As the group stage matches commenced yesterday, it became clear that all games were being played using the Reef's Edge map. While all Dota 2 is played on one map, cosmetics can alter the appearance of it — like adding different graphics to a basketball court.

The issue with Reef's Edge is that it has some noticeable readability issues. The river isn't really "the river" any more, but a trench. Fish, land mines and shipwrecks sometimes hover in front of the camera. Most notably, the spider hero Broodmother's webs are difficult to see, thanks to the sea floor effect on the ground. While this wouldn't affect the players in the game, as they're able to use their own map cosmetics, or viewers in the Dota 2 client, Twitch spectators were stuck with the underwater map.

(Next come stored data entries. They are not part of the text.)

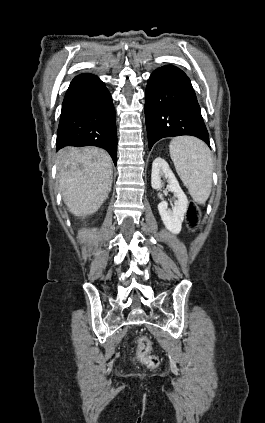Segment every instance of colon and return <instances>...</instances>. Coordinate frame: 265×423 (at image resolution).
I'll use <instances>...</instances> for the list:
<instances>
[{
  "label": "colon",
  "mask_w": 265,
  "mask_h": 423,
  "mask_svg": "<svg viewBox=\"0 0 265 423\" xmlns=\"http://www.w3.org/2000/svg\"><path fill=\"white\" fill-rule=\"evenodd\" d=\"M187 220L188 226L191 230L195 231L199 228L201 214L199 209L193 203H189ZM150 349L151 344L149 339L147 337H141L139 341V357L142 358L148 366L155 367L158 364V358L156 356L149 355Z\"/></svg>",
  "instance_id": "obj_1"
}]
</instances>
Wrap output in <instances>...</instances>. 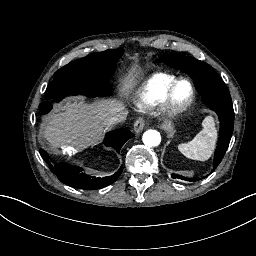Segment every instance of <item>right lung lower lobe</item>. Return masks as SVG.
<instances>
[{
  "label": "right lung lower lobe",
  "instance_id": "right-lung-lower-lobe-1",
  "mask_svg": "<svg viewBox=\"0 0 256 256\" xmlns=\"http://www.w3.org/2000/svg\"><path fill=\"white\" fill-rule=\"evenodd\" d=\"M133 136L134 134L128 129H117L107 133L104 143L107 146H112L119 153L124 143ZM40 154L49 164L50 170L57 175L61 182L78 189L95 190L108 186L117 180L123 170V167L121 166L120 169L111 176L96 178L82 173V168L70 166L66 163H56L50 160L48 153L43 149H40Z\"/></svg>",
  "mask_w": 256,
  "mask_h": 256
}]
</instances>
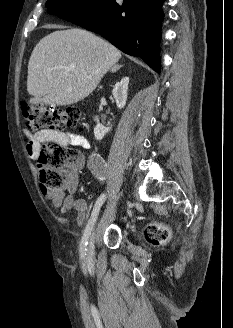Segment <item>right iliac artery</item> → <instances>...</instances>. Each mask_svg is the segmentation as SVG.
Returning <instances> with one entry per match:
<instances>
[{"label":"right iliac artery","instance_id":"right-iliac-artery-1","mask_svg":"<svg viewBox=\"0 0 233 328\" xmlns=\"http://www.w3.org/2000/svg\"><path fill=\"white\" fill-rule=\"evenodd\" d=\"M91 166H92V172L93 174L100 180H103V171L105 168V164L103 159L99 156V155H93L92 159H91ZM106 199V195L102 194L98 197L93 211L91 213L90 219L88 220L87 226L84 230V234L82 236L81 242H80V255L83 257L86 253V247L88 244V239L91 235V231L93 229L94 223L96 221L97 215L99 213L100 207L102 206V204L104 203Z\"/></svg>","mask_w":233,"mask_h":328}]
</instances>
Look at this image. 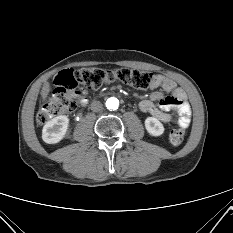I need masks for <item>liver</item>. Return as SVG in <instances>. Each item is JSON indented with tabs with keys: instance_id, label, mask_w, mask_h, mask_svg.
Returning <instances> with one entry per match:
<instances>
[{
	"instance_id": "obj_1",
	"label": "liver",
	"mask_w": 233,
	"mask_h": 233,
	"mask_svg": "<svg viewBox=\"0 0 233 233\" xmlns=\"http://www.w3.org/2000/svg\"><path fill=\"white\" fill-rule=\"evenodd\" d=\"M49 92H50V83L45 82L42 86V89H41V97H42L43 101H45L47 99Z\"/></svg>"
}]
</instances>
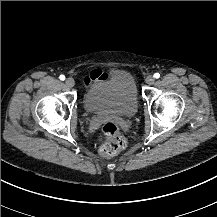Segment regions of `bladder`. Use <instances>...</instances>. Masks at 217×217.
Returning <instances> with one entry per match:
<instances>
[{
  "label": "bladder",
  "instance_id": "obj_1",
  "mask_svg": "<svg viewBox=\"0 0 217 217\" xmlns=\"http://www.w3.org/2000/svg\"><path fill=\"white\" fill-rule=\"evenodd\" d=\"M84 103L90 114L114 117L133 115L138 106L135 81L127 73L115 72L110 79L97 83L92 90H85Z\"/></svg>",
  "mask_w": 217,
  "mask_h": 217
}]
</instances>
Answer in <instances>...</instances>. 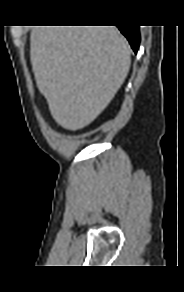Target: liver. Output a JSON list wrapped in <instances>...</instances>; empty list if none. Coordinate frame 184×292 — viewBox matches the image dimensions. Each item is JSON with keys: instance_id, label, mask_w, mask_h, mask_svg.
Instances as JSON below:
<instances>
[{"instance_id": "obj_1", "label": "liver", "mask_w": 184, "mask_h": 292, "mask_svg": "<svg viewBox=\"0 0 184 292\" xmlns=\"http://www.w3.org/2000/svg\"><path fill=\"white\" fill-rule=\"evenodd\" d=\"M30 47L37 88L56 122L71 131L109 105L131 65L130 46L115 26H38Z\"/></svg>"}]
</instances>
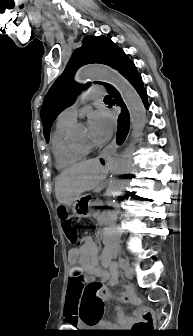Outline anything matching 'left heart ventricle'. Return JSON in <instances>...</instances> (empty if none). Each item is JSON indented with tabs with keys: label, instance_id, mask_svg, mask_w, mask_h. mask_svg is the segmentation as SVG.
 Instances as JSON below:
<instances>
[{
	"label": "left heart ventricle",
	"instance_id": "left-heart-ventricle-1",
	"mask_svg": "<svg viewBox=\"0 0 193 336\" xmlns=\"http://www.w3.org/2000/svg\"><path fill=\"white\" fill-rule=\"evenodd\" d=\"M87 140H88V135L85 134L84 137H83V139H82V142H85V141H87Z\"/></svg>",
	"mask_w": 193,
	"mask_h": 336
}]
</instances>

From Team Liquid's game against EG, where Matumbaman played Broodmother mid. He's standing on a web.

It isn't the first time a new map has created spectator issues — the Immortal Gardens terrain, a personal favourite of mine, replaced some trees with fountains, making it strange when heroes would use tangos to eat them.

To Valve's credit, they were quick to respond. Yesterday afternoon Russian observer CaptainSashko tweeted that all games would be broadcast on the default Dota 2 map from here on out, and if you tune into the main stream, you can see that vanilla terrain for yourself.

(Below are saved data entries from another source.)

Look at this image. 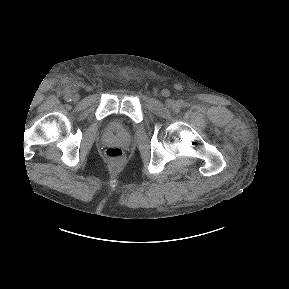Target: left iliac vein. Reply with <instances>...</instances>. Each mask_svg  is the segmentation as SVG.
Wrapping results in <instances>:
<instances>
[{
  "label": "left iliac vein",
  "instance_id": "obj_1",
  "mask_svg": "<svg viewBox=\"0 0 289 289\" xmlns=\"http://www.w3.org/2000/svg\"><path fill=\"white\" fill-rule=\"evenodd\" d=\"M166 105H167L169 108H174V107H175V101L172 100V99H169V100H167Z\"/></svg>",
  "mask_w": 289,
  "mask_h": 289
}]
</instances>
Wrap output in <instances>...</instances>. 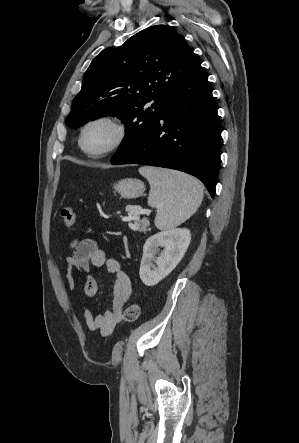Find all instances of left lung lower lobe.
Segmentation results:
<instances>
[{"mask_svg": "<svg viewBox=\"0 0 299 443\" xmlns=\"http://www.w3.org/2000/svg\"><path fill=\"white\" fill-rule=\"evenodd\" d=\"M220 124L206 74L199 64L171 92L153 126L111 164L175 169L200 179L214 197Z\"/></svg>", "mask_w": 299, "mask_h": 443, "instance_id": "0a47b994", "label": "left lung lower lobe"}]
</instances>
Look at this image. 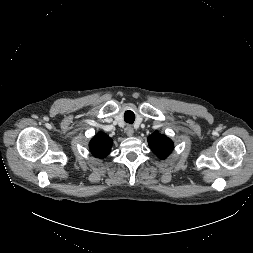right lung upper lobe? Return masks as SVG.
Returning a JSON list of instances; mask_svg holds the SVG:
<instances>
[{
  "instance_id": "cb5924a9",
  "label": "right lung upper lobe",
  "mask_w": 253,
  "mask_h": 253,
  "mask_svg": "<svg viewBox=\"0 0 253 253\" xmlns=\"http://www.w3.org/2000/svg\"><path fill=\"white\" fill-rule=\"evenodd\" d=\"M112 146V139L105 133H98L89 143L91 153L97 158L106 157Z\"/></svg>"
}]
</instances>
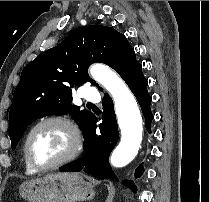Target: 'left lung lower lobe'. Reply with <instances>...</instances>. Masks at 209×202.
I'll return each instance as SVG.
<instances>
[{
  "label": "left lung lower lobe",
  "mask_w": 209,
  "mask_h": 202,
  "mask_svg": "<svg viewBox=\"0 0 209 202\" xmlns=\"http://www.w3.org/2000/svg\"><path fill=\"white\" fill-rule=\"evenodd\" d=\"M135 95L143 115L145 117L146 129L151 132V121L153 115L150 109L151 96L148 94V82L142 73V66L138 64L131 69L123 78ZM103 122L99 125L100 135H96L97 118L94 116L84 134L85 156L80 160L60 168L61 172H79L85 167V172L98 179H116L110 164L109 155L116 146L119 133L111 97L105 94L103 97ZM144 172L142 164L136 168L135 177L138 178ZM123 184L136 191V186L131 180H124Z\"/></svg>",
  "instance_id": "obj_1"
}]
</instances>
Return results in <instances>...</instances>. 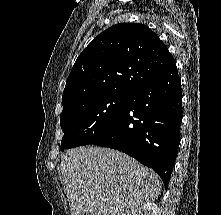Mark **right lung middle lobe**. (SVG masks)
I'll use <instances>...</instances> for the list:
<instances>
[{"instance_id":"dd1d6c3e","label":"right lung middle lobe","mask_w":221,"mask_h":215,"mask_svg":"<svg viewBox=\"0 0 221 215\" xmlns=\"http://www.w3.org/2000/svg\"><path fill=\"white\" fill-rule=\"evenodd\" d=\"M129 94L111 93L72 103L60 115L61 150L87 145L105 134L122 114Z\"/></svg>"}]
</instances>
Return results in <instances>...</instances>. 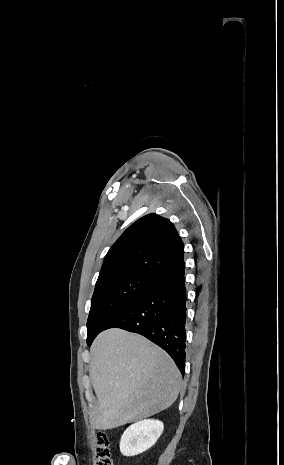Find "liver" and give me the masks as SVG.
Returning a JSON list of instances; mask_svg holds the SVG:
<instances>
[{
	"label": "liver",
	"instance_id": "1",
	"mask_svg": "<svg viewBox=\"0 0 284 465\" xmlns=\"http://www.w3.org/2000/svg\"><path fill=\"white\" fill-rule=\"evenodd\" d=\"M90 353L98 399L94 429L106 431L141 421L175 403L180 371L165 351L141 335L109 329L96 337Z\"/></svg>",
	"mask_w": 284,
	"mask_h": 465
}]
</instances>
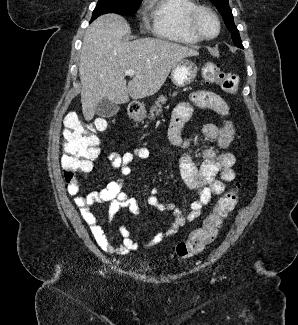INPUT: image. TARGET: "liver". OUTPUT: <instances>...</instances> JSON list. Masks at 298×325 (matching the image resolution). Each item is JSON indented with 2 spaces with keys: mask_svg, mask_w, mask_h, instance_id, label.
Masks as SVG:
<instances>
[{
  "mask_svg": "<svg viewBox=\"0 0 298 325\" xmlns=\"http://www.w3.org/2000/svg\"><path fill=\"white\" fill-rule=\"evenodd\" d=\"M130 32L120 14H102L89 24L84 34L79 76L81 102L85 120H92L102 98L115 104L131 98L156 94L169 76L174 64L187 56H198V50L161 38H137L123 42ZM134 68L131 80L125 70Z\"/></svg>",
  "mask_w": 298,
  "mask_h": 325,
  "instance_id": "obj_1",
  "label": "liver"
}]
</instances>
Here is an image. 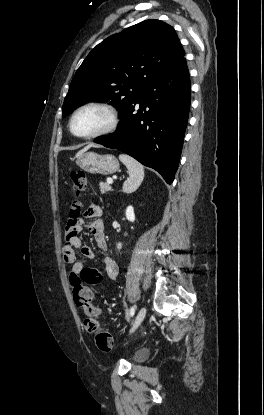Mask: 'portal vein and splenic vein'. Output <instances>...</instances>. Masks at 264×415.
<instances>
[{
  "instance_id": "portal-vein-and-splenic-vein-1",
  "label": "portal vein and splenic vein",
  "mask_w": 264,
  "mask_h": 415,
  "mask_svg": "<svg viewBox=\"0 0 264 415\" xmlns=\"http://www.w3.org/2000/svg\"><path fill=\"white\" fill-rule=\"evenodd\" d=\"M107 183H108V184H112V183H113V180H112V179H108V180H107Z\"/></svg>"
}]
</instances>
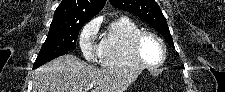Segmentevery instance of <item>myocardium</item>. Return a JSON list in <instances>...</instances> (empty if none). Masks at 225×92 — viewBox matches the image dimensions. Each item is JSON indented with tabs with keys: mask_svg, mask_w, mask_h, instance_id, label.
<instances>
[{
	"mask_svg": "<svg viewBox=\"0 0 225 92\" xmlns=\"http://www.w3.org/2000/svg\"><path fill=\"white\" fill-rule=\"evenodd\" d=\"M146 37H151V38L155 39L161 46L162 58L156 64L148 63L147 61H145V59L143 58V56L141 54V49H140L141 43ZM130 47H131V52H132L134 58L136 59L137 63L140 66L146 67L148 69H157L160 66H162L166 60V54H167L166 45H165L164 41L162 40V38L154 32L143 31V30L138 32L137 34H135L133 36Z\"/></svg>",
	"mask_w": 225,
	"mask_h": 92,
	"instance_id": "obj_1",
	"label": "myocardium"
}]
</instances>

To put some skin in the game, I enjoyed the ocean terrain. It's a nice change of pace, and adds a little character to this year's International. Having a "theme" for each year's TI can help it stand out a little, and a slight update to Broodmother's webs, possibly adding a tinge of luminescence or a stark outline to the edges, could solve the cosmetic's biggest problem.

The sunken terrain was among several issues with day one's production, from underused panel talent and dead air (also fixed today) to in-game spectator challenges not working, and it was likely the easiest fix. At the end of the day, readability is key to both comprehending and enjoying the action — otherwise, it might as well be a Punjabi Prison wrestling match.